• @[email protected]
    link
    fedilink
    English
    28 months ago

    Yeah, that’s definitely been my experience of it. I read somewhere that the evolutionary basis for it is to prevent action when previous action has had consistently bad outcomes. It encourages hiding until external conditions improve. And apparently it’s the same for most animals. Appropriately tragic, isn’t it?

    • @cynar
      link
      English
      18 months ago

      Ultimately, humans are quite poorly designed for modern life. Our minds haven’t significantly changed since we were chasing herbivores across the savannah. Our bodies never even finished coming down from the trees. The fact we function as a modern society is actually quite impressive.

      Depression is likely a bunch of different instincts and survival methods messing each other up. It’s likely got ties to hiding. It also likely has got ties to hibernation, along with 101 other minor instincts that can no longer serve their original purpose.

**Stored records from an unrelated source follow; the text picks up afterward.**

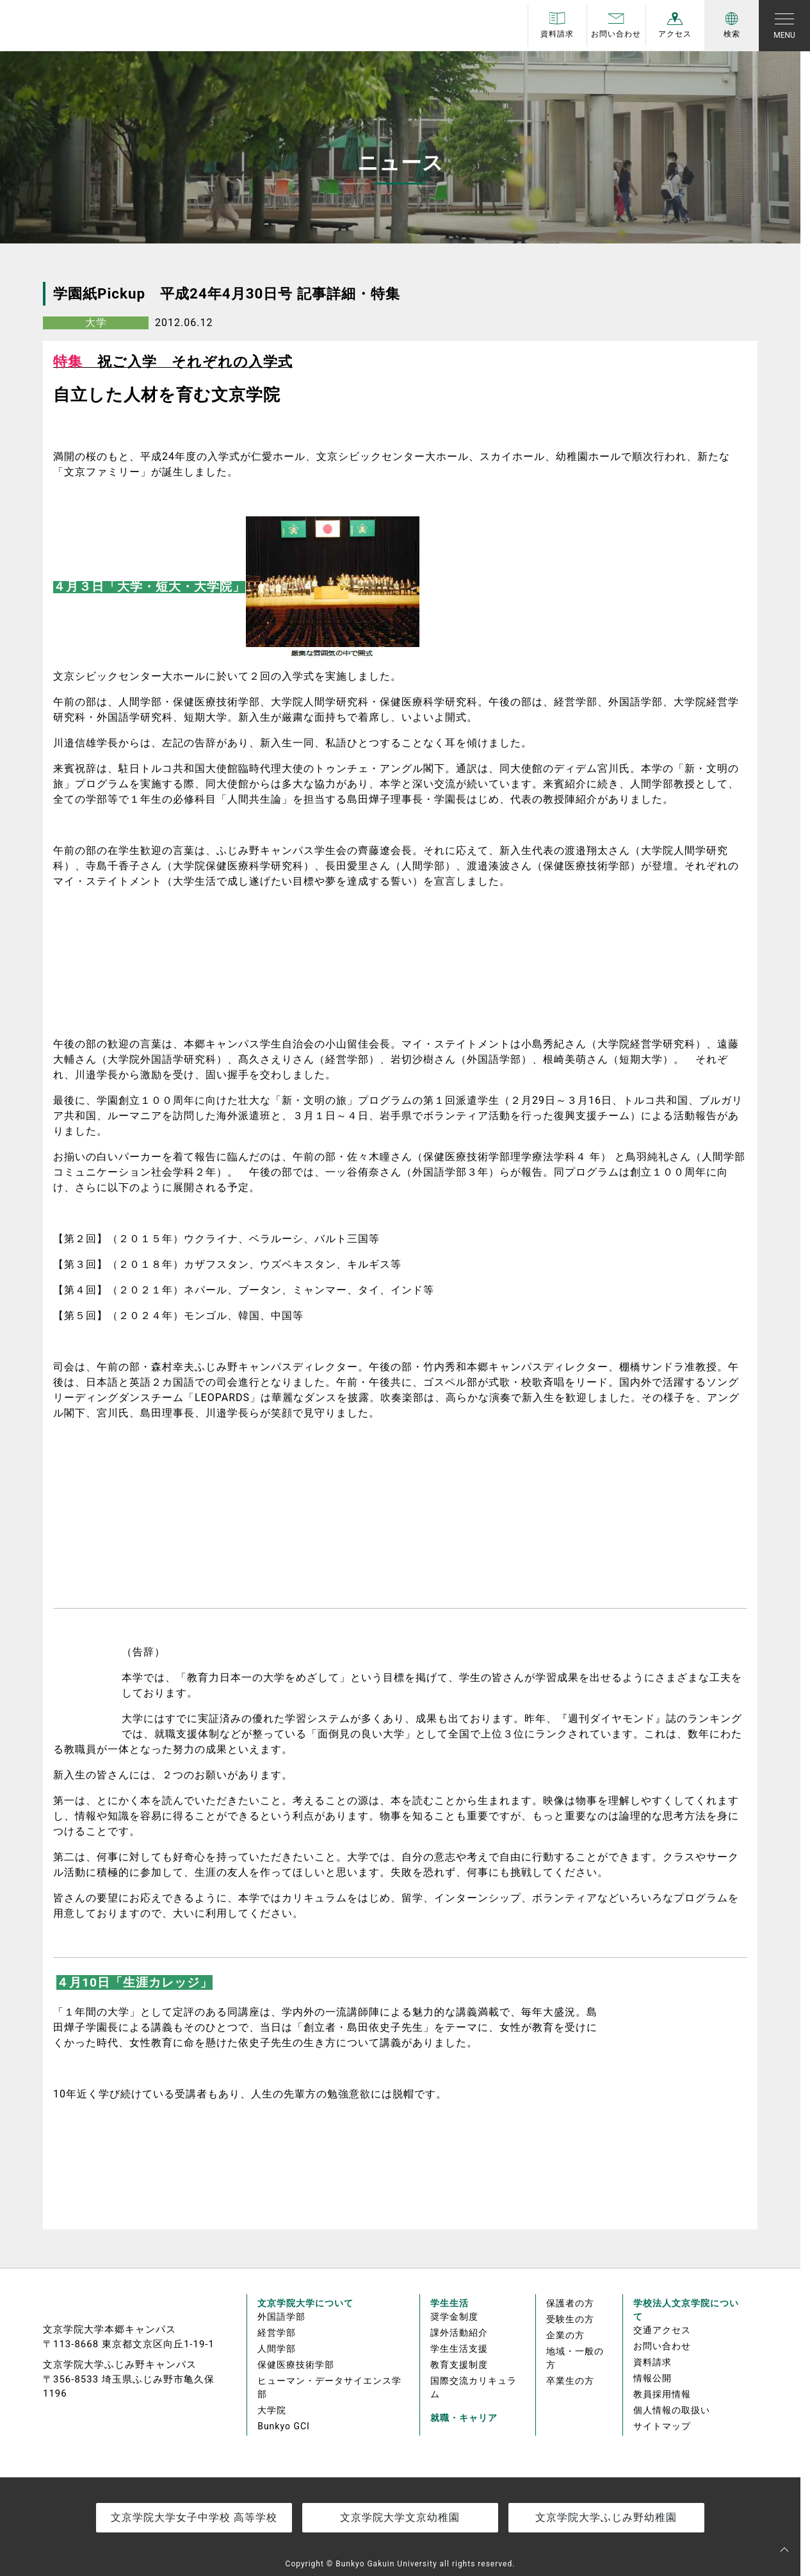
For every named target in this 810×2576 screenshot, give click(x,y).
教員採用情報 (662, 2394)
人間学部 (276, 2348)
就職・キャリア (464, 2418)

      I do know that “learned helplessness” is common to most mammals. Rats can show it, along with depression, when conditions get weird enough. It makes sense as a fall back. Huddle down and save energy until something changes for the better.

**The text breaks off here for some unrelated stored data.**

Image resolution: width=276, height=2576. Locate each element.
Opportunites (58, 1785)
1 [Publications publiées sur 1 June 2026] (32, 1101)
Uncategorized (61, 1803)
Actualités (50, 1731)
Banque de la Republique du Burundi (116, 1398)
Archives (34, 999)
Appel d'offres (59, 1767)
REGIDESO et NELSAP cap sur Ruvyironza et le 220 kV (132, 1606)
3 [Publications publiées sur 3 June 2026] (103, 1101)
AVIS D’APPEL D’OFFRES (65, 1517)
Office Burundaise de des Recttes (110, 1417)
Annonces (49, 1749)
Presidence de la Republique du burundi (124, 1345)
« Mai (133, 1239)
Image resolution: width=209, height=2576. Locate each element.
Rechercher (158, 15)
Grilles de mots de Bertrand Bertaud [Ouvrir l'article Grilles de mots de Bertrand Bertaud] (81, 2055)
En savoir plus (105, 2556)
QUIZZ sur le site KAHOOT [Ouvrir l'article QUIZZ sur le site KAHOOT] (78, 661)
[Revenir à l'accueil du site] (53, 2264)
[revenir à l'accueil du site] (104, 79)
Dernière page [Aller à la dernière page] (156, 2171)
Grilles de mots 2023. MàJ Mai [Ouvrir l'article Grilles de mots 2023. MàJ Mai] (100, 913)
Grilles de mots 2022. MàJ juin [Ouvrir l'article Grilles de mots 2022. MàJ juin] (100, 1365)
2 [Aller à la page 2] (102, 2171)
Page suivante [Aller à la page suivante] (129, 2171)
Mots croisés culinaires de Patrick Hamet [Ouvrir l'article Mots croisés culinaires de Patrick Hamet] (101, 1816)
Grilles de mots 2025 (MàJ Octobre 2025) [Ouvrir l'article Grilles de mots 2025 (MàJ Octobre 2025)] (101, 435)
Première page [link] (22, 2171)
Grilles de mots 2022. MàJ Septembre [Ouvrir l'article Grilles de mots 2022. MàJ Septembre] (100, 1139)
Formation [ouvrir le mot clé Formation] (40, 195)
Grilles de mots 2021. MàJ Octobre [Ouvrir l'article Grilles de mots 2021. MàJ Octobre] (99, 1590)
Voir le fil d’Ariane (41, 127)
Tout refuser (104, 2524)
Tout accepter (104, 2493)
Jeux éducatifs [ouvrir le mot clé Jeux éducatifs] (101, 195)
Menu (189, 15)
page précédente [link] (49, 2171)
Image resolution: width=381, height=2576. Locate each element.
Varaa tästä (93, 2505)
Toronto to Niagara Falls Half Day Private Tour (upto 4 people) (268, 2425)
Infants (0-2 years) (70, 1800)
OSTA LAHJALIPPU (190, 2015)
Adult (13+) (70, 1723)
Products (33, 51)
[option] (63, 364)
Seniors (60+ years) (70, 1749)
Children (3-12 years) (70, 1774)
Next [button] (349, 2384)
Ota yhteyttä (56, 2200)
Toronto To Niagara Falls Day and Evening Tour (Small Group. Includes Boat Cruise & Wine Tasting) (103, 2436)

      One of our biggest advantages is our rational brain. Stopping our own instincts is like trying to stop a goods train. What we can do is be smart. We can reach in and tweak the controls, change the signals. It’s hard, particularly with things like depression clouding our thoughts. But it can be done.

      I am a ghost in the machine, inside of a bodged together biological computer, piloting a poorly designed meat mech. It’s completely absurd, but if I don’t take control of it, who the hell will?